Significant amendments to the Trade-marks Act were passed in 2014 and will come into force on 17 June 2019. These amendments aim to modernize Canadian trademark laws and practice, as Canada moves to accede to major international IP treaties, including the Singapore Treaty, the Madrid Protocol, and the Nice Agreement. These amendments will affect how Canadian trademark applications are filed, examined, registered and maintained. Some highlights are discussed below.
“Use” Requirement for Registration Eliminated
Currently, a trademark application may be filed on the basis of actual use, proposed use in Canada, and/or foreign registration and use abroad. A trademark application based on proposed use will not mature into a registration until the mark is used in Canada and a Declaration of Use is filed.
The legislative amendments eliminate filing grounds and commencement of “use” as a registration requirement. Thus, as of 17 June 2019, an application can be filed without specifying any filing grounds and a Declaration of Use will no longer be required for an application to mature into a registration. This means that:
- pending applications that have not been advertised before 17 June 2019 can optionally be revised to remove filing grounds; and
- pending applications for which the only outstanding formality is filing of a Declaration of Use can proceed to registration simply by paying the registration fee after 17 June 2019.
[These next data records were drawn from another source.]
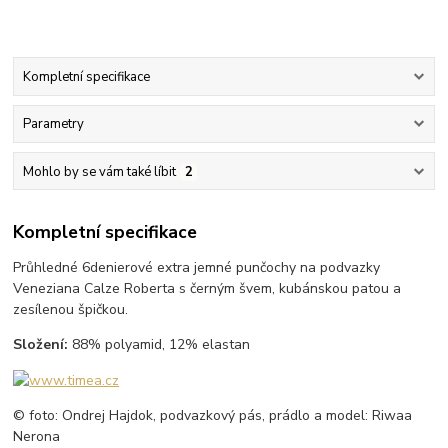
Kompletní specifikace
Parametry
Mohlo by se vám také líbit
2
Kompletní specifikace
Průhledné 6denierové extra jemné punčochy na podvazky
Veneziana Calze Roberta s černým švem, kubánskou patou a
zesílenou špičkou.
Složení:
88% polyamid, 12% elastan
© foto: Ondrej Hajdok, podvazkový pás, prádlo a model: Riwaa
Nerona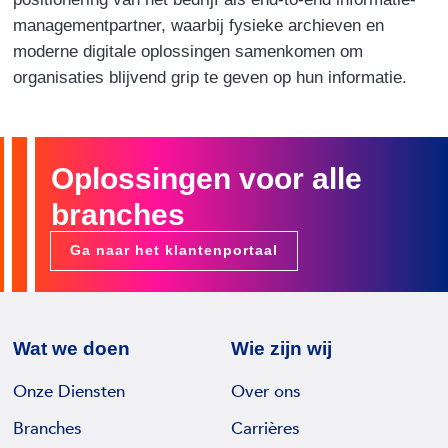
managementpartner, waarbij fysieke archieven en
moderne digitale oplossingen samenkomen om
organisaties blijvend grip te geven op hun informatie.
Oplossingen voor alle
branches
Ga naar het klantenportaal
Wat we doen
Wie zijn wij
Onze Diensten
Over ons
Branches
Carrières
In the absence of a use requirement for registration, we expect to see increased filing activity in Canada, including more trademark troll filings. Thus appropriate defensive filings in Canada should be considered, preferably at an early date to block subsequent filings by others.
Use Still Required for Enforcement and Maintenance
Although the legislative amendments eliminate the use requirement for registration, use is still relevant. In particular, use is required to enforce a trademark registration within three years of registration. Further, after three years of registration, a registration may be expunged or restricted for non-use if the trademark is not used within any consecutive three-year period in association with all of the goods and services covered by the registration. Additionally, the lack of use in Canada or an intention to use the trademark in Canada will be a ground of opposition.
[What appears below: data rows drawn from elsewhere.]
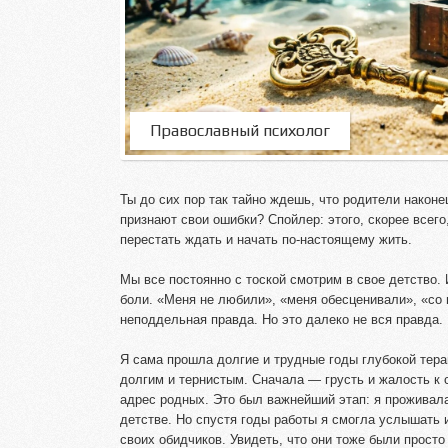
Православный психолог
Ты до сих пор так тайно ждешь, что родители наконе
признают свои ошибки? Спойлер: этого, скорее всего
перестать ждать и начать по-настоящему жить.
Мы все постоянно с тоской смотрим в свое детство.
боли. «Меня не любили», «меня обесценивали», «со 
неподдельная правда. Но это далеко не вся правда.
Я сама прошла долгие и трудные годы глубокой терап
долгим и тернистым. Сначала — грусть и жалость к с
адрес родных. Это был важнейший этап: я проживала
детстве. Но спустя годы работы я смогла услышать 
своих обидчиков. Увидеть, что они тоже были прост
Nice Classification & Fees
Currently, applicants and registrants are not required to classify their goods and/or services according the Nice Classification. Filing and renewal fees are flat and not based on the number of Nice classes of goods and services.
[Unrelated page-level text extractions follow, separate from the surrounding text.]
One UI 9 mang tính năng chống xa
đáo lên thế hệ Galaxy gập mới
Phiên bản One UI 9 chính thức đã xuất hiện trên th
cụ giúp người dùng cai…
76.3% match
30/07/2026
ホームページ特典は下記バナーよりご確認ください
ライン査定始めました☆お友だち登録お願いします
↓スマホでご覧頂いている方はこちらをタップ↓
The legislative amendments require that applicants and registrants classify their goods and/or services according the Nice Classification. Filing and renewal fees will be assessed on a fee-per-class basis. For example, the new filing fee will be $330 for the first class and $100 for each additional class of goods and services. This is to be contrasted with the currently flat filing fee of $250 combined with a $200 registration fee, regardless of the number of classes of goods and services.
It would be cost effective to file multi-class trademark applications before the amendments come into force on 17 June 2019 to benefit from the current flat filing fee. Similarly, payment of renewal fees prior to 17 June 2019 will allow holders of multi-class registrations to benefit from the current flat fee regime regardless of the number of Nice classes covered by their registrations, whereas payment of renewal fees after 17 June 2019 will involve higher costs for multi-class registrations.
Shortened Renewal Period
Currently, a trademark registration must be renewed every 15 years. The legislative amendments reduce this renewal period to 10 years for registrations issued after 17 June 2019, and for registrations with an effective renewal date that is after 17 June 2019. This means that, although renewal costs can be lowered by paying the renewal fees prior to 17 June 2019, if the renewal deadline is after that date, the shorter 10-year term will apply.
As of 17 June 2019, Canada will become a member of the Madrid Protocol. The Madrid Protocol provides a centralized system for filing, registering, and managing trademarks worldwide. A single application under the Madrid Protocol can afford trademark protection in up to 119 countries.
Relaxed Requirements for Claiming Priority
After the new legislation comes into force, it will be possible to claim priority to an application filed in any country that is a party to the Paris Convention, not just the country of origin of the applicant.
The legislative amendments make it possible to divide and merge applications in Canada. This can be a useful strategy during prosecution and opposition. For example, an applicant may carve out some problematic goods and/or services that are subject to a confusion objection and include them in a divisional application while the rest of the original application proceeds to registration. When the divisional application proceeds to registration, it may be merged with the original registration so only one renewal fee applies.
Expanded Definition of “Trademark”
The legislative amendments expand the definition of trademark to include non-traditional trademarks: a sound, hologram, moving image (i.e. motion mark), scent, taste, colour per se, a three-dimensional shape, a mode of packaging goods, a texture, or a positioning of a sign. These non-traditional trademarks are registrable if they have acquired distinctiveness at the filing date of the application. During examination, Examiner will be able to make distinctiveness objections and request evidence of acquired distinctiveness in Canada. Such evidence may be filed in the form of an affidavit or statutory declaration.
The legislative amendments will significantly change Canada’s trademark law. Applicants and registrants are encouraged to develop strategies as to how they can take advantage of the current trademark registration system and prepare for the new system.